┌─ Data for review
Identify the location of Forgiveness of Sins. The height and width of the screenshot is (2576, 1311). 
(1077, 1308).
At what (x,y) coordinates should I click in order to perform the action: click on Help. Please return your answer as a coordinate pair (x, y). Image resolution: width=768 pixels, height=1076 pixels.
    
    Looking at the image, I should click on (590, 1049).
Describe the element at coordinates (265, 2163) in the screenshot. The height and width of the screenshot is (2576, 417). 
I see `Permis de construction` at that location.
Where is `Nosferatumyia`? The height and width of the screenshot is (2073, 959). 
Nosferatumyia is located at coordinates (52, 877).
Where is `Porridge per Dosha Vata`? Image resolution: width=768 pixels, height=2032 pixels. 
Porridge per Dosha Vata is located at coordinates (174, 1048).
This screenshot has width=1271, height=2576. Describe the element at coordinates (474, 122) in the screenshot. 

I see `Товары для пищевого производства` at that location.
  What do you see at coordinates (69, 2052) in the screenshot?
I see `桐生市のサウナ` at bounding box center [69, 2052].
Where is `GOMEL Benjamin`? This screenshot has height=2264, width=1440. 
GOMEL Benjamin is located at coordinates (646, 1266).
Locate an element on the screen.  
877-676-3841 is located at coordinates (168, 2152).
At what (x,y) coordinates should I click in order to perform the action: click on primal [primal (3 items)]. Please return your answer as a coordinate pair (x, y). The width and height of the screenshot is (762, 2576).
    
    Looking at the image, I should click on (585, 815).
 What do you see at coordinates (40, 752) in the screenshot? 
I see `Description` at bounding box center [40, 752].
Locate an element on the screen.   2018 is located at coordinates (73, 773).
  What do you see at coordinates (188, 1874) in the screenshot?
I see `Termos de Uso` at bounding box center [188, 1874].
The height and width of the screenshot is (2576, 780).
└─
Problem to work on: Line by line, print the records above exactly as they stand.

Answer area:
Identify the location of Forgiveness of Sins. The height and width of the screenshot is (2576, 1311). 
(1077, 1308).
At what (x,y) coordinates should I click in order to perform the action: click on Help. Please return your answer as a coordinate pair (x, y). Image resolution: width=768 pixels, height=1076 pixels.
    
    Looking at the image, I should click on (590, 1049).
Describe the element at coordinates (265, 2163) in the screenshot. The height and width of the screenshot is (2576, 417). 
I see `Permis de construction` at that location.
Where is `Nosferatumyia`? The height and width of the screenshot is (2073, 959). 
Nosferatumyia is located at coordinates (52, 877).
Where is `Porridge per Dosha Vata`? Image resolution: width=768 pixels, height=2032 pixels. 
Porridge per Dosha Vata is located at coordinates (174, 1048).
This screenshot has width=1271, height=2576. Describe the element at coordinates (474, 122) in the screenshot. 

I see `Товары для пищевого производства` at that location.
  What do you see at coordinates (69, 2052) in the screenshot?
I see `桐生市のサウナ` at bounding box center [69, 2052].
Where is `GOMEL Benjamin`? This screenshot has height=2264, width=1440. 
GOMEL Benjamin is located at coordinates (646, 1266).
Locate an element on the screen.  
877-676-3841 is located at coordinates (168, 2152).
At what (x,y) coordinates should I click in order to perform the action: click on primal [primal (3 items)]. Please return your answer as a coordinate pair (x, y). The width and height of the screenshot is (762, 2576).
    
    Looking at the image, I should click on (585, 815).
 What do you see at coordinates (40, 752) in the screenshot? 
I see `Description` at bounding box center [40, 752].
Locate an element on the screen.   2018 is located at coordinates (73, 773).
  What do you see at coordinates (188, 1874) in the screenshot?
I see `Termos de Uso` at bounding box center [188, 1874].
The height and width of the screenshot is (2576, 780).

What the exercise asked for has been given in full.